EAU 2018: Next Steps for a Molecularly Classified Tumour

Copenhagen, Denmark (UroToday.com) This is one of a series of case-based debates. Each is set up as follows: 2 min case-presentation, 5-min discussant presentation (two sides of the debate, discussion), summary 2 minutes. This was a series arranged by A. Stenzl, J. Bellmunt, and D. McKonkey.

Summary | Case Presentation: 58 year old man, 20 pack-year smoking history, healthy (hypertension), presents with one-time gross hematuria. White light cysto – solitary papillary tumor on left side. Cytology – high grade. Upper tract evaluation normal. No family history.

PDD + TURBT – pT1 HG TCC
Re-TURBT at 4 weeks – pT0

Undergoes BCG induction. Develops a recurrence. Appears invasive, T2 disease. His question was the impact of molecular characterization. Does it impact treatment?


Discussant 1: D. McKonkey


Obviously, Dr. McKonkey argued that molecular characterization matters. However, as usual, he clarified saying that it is not yet ready for clinical practice until prospective trials establish its utility!

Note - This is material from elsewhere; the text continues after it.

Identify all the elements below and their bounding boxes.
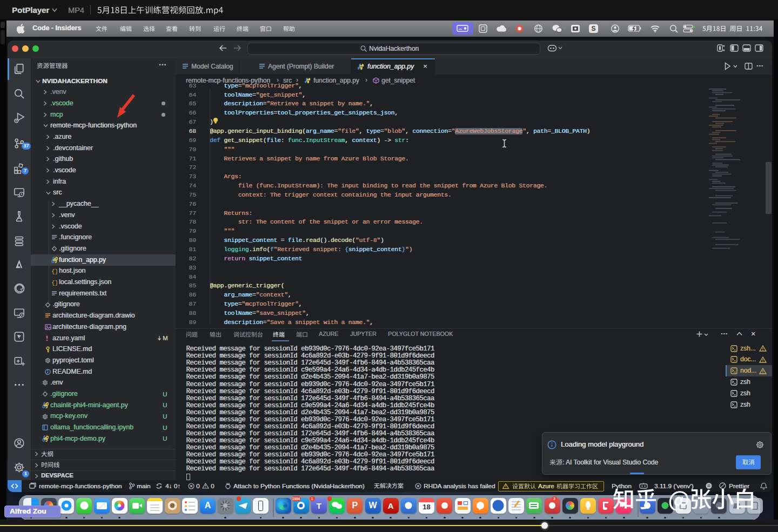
svg-text:{}: {} (51, 268, 57, 274)
svg-text:{}: {} (51, 280, 57, 286)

1. Neoadjuvant chemotherapy – while is has demonstrable modest effect on patients with MIBC, not every patient benefits. Those that don’t, have a delay to their definitive therapy: RC.

- Molecular subtype can help select appropriate patients
- Seiler et al EU 2017 – patients with basal type MIBC appear to have the greatest benefit from NAC, albeit in a retrospective analysis
- DNA damage and repair mutations are also linked to chemosensitivity
- MSKCC: ERCC2 mutations
- FCCC (Fox Chase, Plimack): RB1, ATM, FANCC mutations

2. Immune checkpoint blockade

- Neoantigen load, total mutational burden are potential biomarkers of response to immune checkpoint blockade
- Immune signatures are potential predictors (being evaluated)
- Molecular subtypes are potential predictors (being evaluated)
- Papillary (luminal) tumors had the lowest response rates (Rosenberg et al, ASCO 2016)

Discussant 2: J. Bellmunt

Dr. Bellmunt argued the opposing view.  First, he notes that the TCGA data is from MIBC, not NMIBC. Hence, it is not as applicable to this patient’s situation. Also, most of the data from NMIBC is from LG tumors, so not applicable to this patient. There is also a lack of good recurrence and progression data for NMIBC, so makes it difficult to make any conclusions for this patient. He then reviewed the genetic changes between MIBC and NMIBC, highlighting that these are two very different genetic conditions. There are a few studies that have looked at genetic predictors / prognostic indices for NMIBC.

  • Dryskjot L aet al, EU 2017 -  12 gene progression risk in NMIBC
  • High progression score associated with high age, high stage, concomitant CIS, BCG treatment, progression to MIBC, and high EORTC risk calculation
  • Associated with previously identified molecular classes in NMIBC
  • Combined with EORTC risk calculator, very promising!
  • Van der Heijden et al EJC – 5 gene signature to predict progression
  • Identified a 5-gene signature to predict progression in T1 HG TCC
  • Predicts which patients are at higher risk of progression
  • Pietzak EJ EU 2017 – Next gen sequencing of NMIBC
  • ERBB2 and FGR3 mutations present in 57% of HG NMIBC tumors
  • DDR alterations seen in 30%of tumors
  • ARID1A mutations associated with increased risk of recurrence after BCG
Despite these few studies – at this time, there is no role for molecular classification for NMIBC. There may be in the future, but not officially at this time.